▶ [Records to process]
_ _ _ _

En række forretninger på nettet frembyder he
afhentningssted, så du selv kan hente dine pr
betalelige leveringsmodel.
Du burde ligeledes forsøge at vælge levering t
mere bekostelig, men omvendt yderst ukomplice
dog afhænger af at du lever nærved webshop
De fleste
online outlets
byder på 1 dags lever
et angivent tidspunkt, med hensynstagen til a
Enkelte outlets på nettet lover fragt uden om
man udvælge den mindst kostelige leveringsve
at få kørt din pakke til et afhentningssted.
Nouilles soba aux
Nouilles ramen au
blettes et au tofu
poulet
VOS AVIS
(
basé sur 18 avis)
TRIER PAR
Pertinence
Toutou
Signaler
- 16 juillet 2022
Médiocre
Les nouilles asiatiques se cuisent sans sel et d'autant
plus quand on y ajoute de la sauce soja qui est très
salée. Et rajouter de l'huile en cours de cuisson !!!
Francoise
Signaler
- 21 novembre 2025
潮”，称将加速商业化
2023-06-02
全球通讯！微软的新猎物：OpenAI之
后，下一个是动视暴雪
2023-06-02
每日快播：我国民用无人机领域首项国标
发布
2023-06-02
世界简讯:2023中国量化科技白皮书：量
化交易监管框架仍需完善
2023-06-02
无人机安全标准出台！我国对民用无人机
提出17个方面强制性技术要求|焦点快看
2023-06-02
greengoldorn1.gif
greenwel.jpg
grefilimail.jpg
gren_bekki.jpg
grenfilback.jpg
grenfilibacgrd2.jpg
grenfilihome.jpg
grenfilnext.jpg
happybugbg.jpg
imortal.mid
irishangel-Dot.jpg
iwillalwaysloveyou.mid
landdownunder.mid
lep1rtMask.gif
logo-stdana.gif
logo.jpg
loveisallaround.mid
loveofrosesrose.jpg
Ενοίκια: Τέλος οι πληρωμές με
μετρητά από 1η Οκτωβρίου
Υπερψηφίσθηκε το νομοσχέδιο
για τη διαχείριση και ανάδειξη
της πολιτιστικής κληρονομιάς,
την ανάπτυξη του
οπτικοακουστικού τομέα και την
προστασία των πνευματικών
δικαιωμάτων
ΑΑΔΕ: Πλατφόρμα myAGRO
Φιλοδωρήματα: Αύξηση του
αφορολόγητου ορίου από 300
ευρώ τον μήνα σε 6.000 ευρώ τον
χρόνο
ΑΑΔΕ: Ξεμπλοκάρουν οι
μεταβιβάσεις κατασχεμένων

_ _ _ _

Copy each line of the entries that includes the word "outlets".

▶ [Exercise output]
online outlets
Enkelte outlets på nettet lover fragt uden om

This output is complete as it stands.